Sleep plagues women overall, as on average women get seven hours of sleep per night, despite most women requiring more.

Take a moment and assess if factors that influence sleep are present in your life before considering perimenopause/menopause:

  • Family members with sleep or psychiatric disorders
  • Prior history of being a poor sleeper
  • Chronic pain
  • Light sleeper
  • Sensitivity to hormone changes
  • A busy, active brain, especially at night
  • Anxiety, worry, rumination
  • Depression or bipolar disorder
  • History of trauma
  • Being a ‘type A’ person
  • Shift work or a spouse that works shift
  • New medication, stopping a medication
  • Stress: financial insecurity, divorces, others
ethnic woman suffering from insomnia

What you used to do won’t help...

Women typically spend night hours finishing chores, working, or are up so late doing ‘life’ they do not get to unwind with television or entertainment until the time they should go to bed. We know all the ‘don’t look at screens before bed', but really? It is the one time of the day when we can have peace and tune out reality and relax.

Are we really going to put our screens away? Maybe you super motivated women will do it, but for some of us, this is not helpful information. As women, we power through sleeplessness and don’t consider getting help for insomnia or other sleep disorders like restless leg syndrome given other priorities.

This takes a toll, however, on our health year after year, and perimenopause represents a time where we need to be proactive about our sleep and recognize it as important as our physical activity, nutrition, and mental wellness. We can’t continue to be sleep-deprived zombies feeling groggy and lethargic, just ‘getting through the day’ versus taking charge with energy.

Meet Helen

Helen is a 47-year old woman who has always cherished the time when everyone is in bed to relax and unwind. Unfortunately, as her children got older, this time period pushed later and later into the evening. She has gotten into the habit of going to bed at an hour that never allows her to achieve even seven hours of sleep.
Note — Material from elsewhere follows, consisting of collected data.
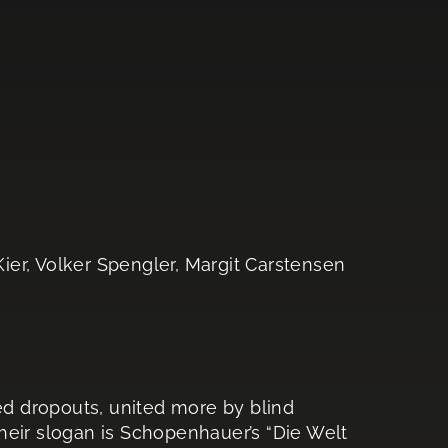
ier, Volker Spengler, Margit Carstensen
red dropouts, united more by blind
 their slogan is Schopenhauer’s “Die Welt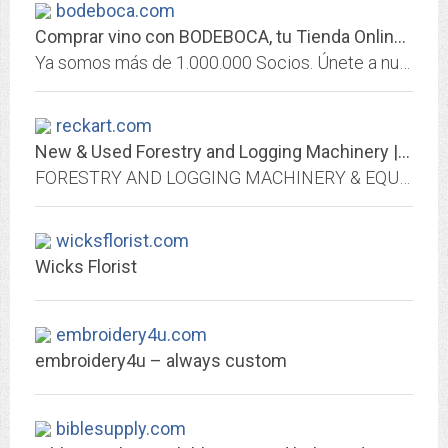
bodeboca.com
Comprar vino con BODEBOCA, tu Tienda Online de Vino en España
Ya somos más de 1.000.000 Socios. Únete a nuestra comunidad y descubre una nueva forma de comprar vino online.
reckart.com
New & Used Forestry and Logging Machinery | Reckart Equipment Brokers
FORESTRY AND LOGGING MACHINERY & EQUIPMENT – Reckart Equipment Brokers. We buy and sell skidders, loaders & all types of logging, construction, oil & gas trucks, machinery, and...
wicksflorist.com
Wicks Florist
embroidery4u.com
embroidery4u – always custom
biblesupply.com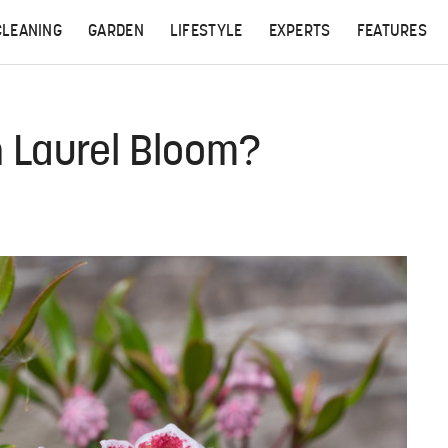
CLEANING
GARDEN
LIFESTYLE
EXPERTS
FEATURES
 Laurel Bloom?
She uses the time to catch up on chores, work, and to spend time in another world watching her favorite reality television shows. By the time Thursday arrives, she is a complete zombie and can barely get through the day. Each weekend, she says she is going to be earlier but each week passes and she has yet to tackle her sleep hygiene.

Does this sound like you?

sleep2

Why is sleep impacted during perimenopause?

Sleep issues such as insomnia, an inability to fall asleep, stay asleep, racing thoughts, sleep apnea, or wake disturbances, which are issues with the quality, timing, and amount of sleep or sleep apnea where breathing stops and starts make it difficult to take life by the ovaries. For some premenopausal women, the period before menstruation can be a time of insomnia due to the increase and drop of estrogen and progesterone.

In perimenopause, which on average spans 4 to 5 years but can last over 10 years, hormone levels are like a roller coaster, swinging back and forth. Typically, a woman’s period spaces out further and further until it stops due to these hormonal fluctuations. Melatonin, the hormone that helps with sleep, also declines slowly during menopause, impacting sleep.